Carnival Corporation & plc reported net income for its fourth quarter ended November 30, 2007 of $358 million, or $0.44 diluted EPS, compared to net income of $416 million, or $0.51 diluted EPS, for the fourth quarter 2006. Revenues for the fourth quarter 2007 increased to $3.1 billion from $2.8 billion for the fourth quarter 2006.
The company reported record net income for the full year ended November 30, 2007 of $2.4 billion, or $2.95 diluted EPS, compared to net income of $2.3 billion, or $2.77 diluted EPS, for the prior year. Revenues for the full year 2007 increased to $13.0 billion from $11.8 billion for the prior year.
Carnival Corporation & plc Chairman and CEO Micky Arison said that fourth quarter results came in at the high end of the company’s guidance as stronger pricing on close-in bookings was partially offset by higher than expected fuel costs.

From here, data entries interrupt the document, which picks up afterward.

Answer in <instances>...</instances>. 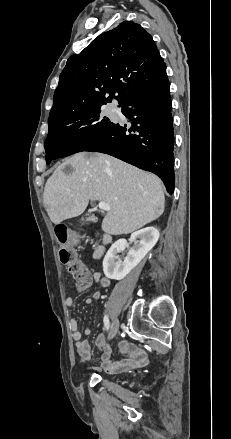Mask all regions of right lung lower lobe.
I'll return each instance as SVG.
<instances>
[{
  "instance_id": "right-lung-lower-lobe-1",
  "label": "right lung lower lobe",
  "mask_w": 231,
  "mask_h": 439,
  "mask_svg": "<svg viewBox=\"0 0 231 439\" xmlns=\"http://www.w3.org/2000/svg\"><path fill=\"white\" fill-rule=\"evenodd\" d=\"M130 124H119L85 151L114 156L158 175L174 191V133L168 78L145 88L122 105Z\"/></svg>"
}]
</instances>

“Our brands enjoyed strong yield growth in our fourth quarter as the continued recovery of Caribbean business led to higher yields for our North American brands while our European brands were bolstered by the stronger Euro and Sterling. However, continually rising fuel costs and the expected higher dry-dock costs held back our fourth quarter performance,” Arison said.

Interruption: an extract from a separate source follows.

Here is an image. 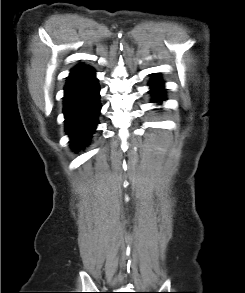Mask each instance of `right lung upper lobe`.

Commenting on the full year results Arison noted, “Our European brands enjoyed another record year absorbing substantial new capacity and driving significant improvement in unit operating profit. Although operating performance for our North American brands was hampered by pricing pressure in the Caribbean early in the year, demand for Caribbean cruises strengthened considerably as the year progressed and we expect this trend to continue into 2008. Despite the continuing increases in fuel costs throughout the year, we still managed a six percent improvement in earnings over 2006.”